What to do: Once the line containing "пристосовуватися до обставин." is found in the records below, return it and each following line exactly, up to and including the line containing "blooPassword - Safe & Manager", and nothing else.

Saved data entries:
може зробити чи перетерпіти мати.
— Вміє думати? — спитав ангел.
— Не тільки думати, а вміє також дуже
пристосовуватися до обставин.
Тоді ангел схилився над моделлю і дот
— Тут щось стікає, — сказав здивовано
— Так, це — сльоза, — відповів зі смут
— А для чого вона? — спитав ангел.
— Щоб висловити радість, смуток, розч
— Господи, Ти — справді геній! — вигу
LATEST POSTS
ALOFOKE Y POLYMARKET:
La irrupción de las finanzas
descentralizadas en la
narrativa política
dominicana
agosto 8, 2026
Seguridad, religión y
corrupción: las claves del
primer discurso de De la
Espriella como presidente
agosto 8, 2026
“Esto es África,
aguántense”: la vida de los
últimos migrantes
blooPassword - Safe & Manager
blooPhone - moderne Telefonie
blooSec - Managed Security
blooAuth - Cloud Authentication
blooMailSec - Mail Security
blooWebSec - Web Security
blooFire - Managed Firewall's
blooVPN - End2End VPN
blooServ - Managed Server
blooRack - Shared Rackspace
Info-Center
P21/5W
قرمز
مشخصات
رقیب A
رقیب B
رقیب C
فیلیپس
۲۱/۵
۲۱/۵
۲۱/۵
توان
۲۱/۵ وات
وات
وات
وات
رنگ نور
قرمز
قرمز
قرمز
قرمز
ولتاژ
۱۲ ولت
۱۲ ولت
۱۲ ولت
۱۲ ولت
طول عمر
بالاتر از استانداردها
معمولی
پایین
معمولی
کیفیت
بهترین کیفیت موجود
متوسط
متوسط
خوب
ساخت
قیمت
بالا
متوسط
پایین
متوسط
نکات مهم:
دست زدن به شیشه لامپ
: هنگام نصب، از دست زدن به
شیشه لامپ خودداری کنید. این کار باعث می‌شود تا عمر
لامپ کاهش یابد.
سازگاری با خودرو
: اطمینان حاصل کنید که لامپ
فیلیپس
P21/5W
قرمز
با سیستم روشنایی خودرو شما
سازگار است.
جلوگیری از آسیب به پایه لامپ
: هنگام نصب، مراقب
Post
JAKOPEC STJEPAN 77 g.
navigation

Answer to this exercise:
пристосовуватися до обставин.
Тоді ангел схилився над моделлю і дот
— Тут щось стікає, — сказав здивовано
— Так, це — сльоза, — відповів зі смут
— А для чого вона? — спитав ангел.
— Щоб висловити радість, смуток, розч
— Господи, Ти — справді геній! — вигу
LATEST POSTS
ALOFOKE Y POLYMARKET:
La irrupción de las finanzas
descentralizadas en la
narrativa política
dominicana
agosto 8, 2026
Seguridad, religión y
corrupción: las claves del
primer discurso de De la
Espriella como presidente
agosto 8, 2026
“Esto es África,
aguántense”: la vida de los
últimos migrantes
blooPassword - Safe & Manager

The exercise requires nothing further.